Small Changes, Big Setbacks

Story summary:

Paradoxical efforts by Pope Benedict XVI to promote interreligious dialogue and at the same time reassert Catholic superiority are visible in the current flap over reviving, then revising, the wording of prayers that some Catholics will use this Good Friday calling for conversion of the Jews. Language is a tool of both hospitality and affront. Unavoidably, the pope’s dual agenda has raised concerns that longstanding efforts to heal Jewish-Christian relations are being undermined.
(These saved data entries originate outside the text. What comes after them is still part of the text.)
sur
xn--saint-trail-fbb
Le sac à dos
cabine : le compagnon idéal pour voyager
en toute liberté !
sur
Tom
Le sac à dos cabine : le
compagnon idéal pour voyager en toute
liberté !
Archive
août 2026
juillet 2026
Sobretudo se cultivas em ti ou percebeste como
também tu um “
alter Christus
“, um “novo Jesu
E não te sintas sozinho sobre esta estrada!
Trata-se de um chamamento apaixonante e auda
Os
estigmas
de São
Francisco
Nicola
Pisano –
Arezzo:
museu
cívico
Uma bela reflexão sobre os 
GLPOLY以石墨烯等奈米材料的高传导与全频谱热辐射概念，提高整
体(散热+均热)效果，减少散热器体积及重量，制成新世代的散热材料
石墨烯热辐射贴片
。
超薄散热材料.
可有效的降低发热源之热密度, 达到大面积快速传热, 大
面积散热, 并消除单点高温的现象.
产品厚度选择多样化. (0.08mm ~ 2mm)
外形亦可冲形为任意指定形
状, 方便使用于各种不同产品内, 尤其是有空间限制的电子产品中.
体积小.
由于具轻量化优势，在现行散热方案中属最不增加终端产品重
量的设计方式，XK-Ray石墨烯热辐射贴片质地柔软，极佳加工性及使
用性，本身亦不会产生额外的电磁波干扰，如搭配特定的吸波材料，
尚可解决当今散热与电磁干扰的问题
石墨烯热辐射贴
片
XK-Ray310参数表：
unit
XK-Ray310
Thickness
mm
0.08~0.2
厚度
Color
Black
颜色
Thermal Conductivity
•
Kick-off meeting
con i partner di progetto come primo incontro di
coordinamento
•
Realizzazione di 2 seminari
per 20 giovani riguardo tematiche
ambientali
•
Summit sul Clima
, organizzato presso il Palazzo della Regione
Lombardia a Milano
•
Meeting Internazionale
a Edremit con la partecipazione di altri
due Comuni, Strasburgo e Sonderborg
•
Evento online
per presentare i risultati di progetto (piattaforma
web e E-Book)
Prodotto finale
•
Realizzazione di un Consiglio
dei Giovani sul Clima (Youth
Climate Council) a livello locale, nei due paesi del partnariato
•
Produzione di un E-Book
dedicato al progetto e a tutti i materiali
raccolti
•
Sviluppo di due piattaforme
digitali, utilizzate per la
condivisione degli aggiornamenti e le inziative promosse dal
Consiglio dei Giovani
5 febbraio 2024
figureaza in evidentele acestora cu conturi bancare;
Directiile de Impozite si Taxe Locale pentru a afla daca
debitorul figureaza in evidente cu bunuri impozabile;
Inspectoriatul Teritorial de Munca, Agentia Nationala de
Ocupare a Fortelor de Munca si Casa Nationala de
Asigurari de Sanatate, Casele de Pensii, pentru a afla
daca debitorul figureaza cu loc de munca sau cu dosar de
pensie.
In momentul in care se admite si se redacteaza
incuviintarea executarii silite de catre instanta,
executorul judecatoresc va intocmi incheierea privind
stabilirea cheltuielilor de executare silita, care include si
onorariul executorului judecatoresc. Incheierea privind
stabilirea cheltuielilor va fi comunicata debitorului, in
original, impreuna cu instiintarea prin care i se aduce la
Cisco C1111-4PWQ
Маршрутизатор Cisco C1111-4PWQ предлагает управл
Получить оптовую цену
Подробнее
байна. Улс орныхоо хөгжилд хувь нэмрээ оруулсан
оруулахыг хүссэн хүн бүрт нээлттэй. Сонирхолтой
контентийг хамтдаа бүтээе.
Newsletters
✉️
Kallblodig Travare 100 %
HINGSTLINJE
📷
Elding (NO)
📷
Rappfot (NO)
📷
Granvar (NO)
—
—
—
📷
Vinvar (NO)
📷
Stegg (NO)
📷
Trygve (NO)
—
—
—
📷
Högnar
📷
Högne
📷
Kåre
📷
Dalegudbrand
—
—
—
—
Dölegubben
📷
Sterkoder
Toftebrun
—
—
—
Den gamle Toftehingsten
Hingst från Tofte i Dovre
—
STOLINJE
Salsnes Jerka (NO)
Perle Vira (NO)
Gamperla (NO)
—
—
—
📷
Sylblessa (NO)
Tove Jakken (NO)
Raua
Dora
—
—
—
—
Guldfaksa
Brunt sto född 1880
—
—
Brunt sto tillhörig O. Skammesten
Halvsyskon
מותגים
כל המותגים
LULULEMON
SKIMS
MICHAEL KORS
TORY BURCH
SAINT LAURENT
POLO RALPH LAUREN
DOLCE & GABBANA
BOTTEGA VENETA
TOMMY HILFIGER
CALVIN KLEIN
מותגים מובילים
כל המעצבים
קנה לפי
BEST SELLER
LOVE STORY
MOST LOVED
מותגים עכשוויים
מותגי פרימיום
Small Changes, Big Setbacks

National Catholic Reporter
2-22-08

It has taken four popes, beginning with Pius XII, to back the church away from language in the liturgy that referred to “the perfidious Jews” living in the darkness of unbelief and complicity in the death of Jesus Christ. This idea was directly confronted in the church’s 1965 declaration Nostra Aetate (“In Our Time”), which acknowledged the eternal validity of God’s covenant with the Jews and condemned every form of anti-Semitism. John Paul II, a witness to the Holocaust, worked tirelessly to reduce tensions and to advance Jewish-Christian dialogue. In March 2000, he prayed at the Western Wall in Jerusalem, grieving for the long history of suffering inflicted on the Jews, our brothers and sisters, the children of Abraham.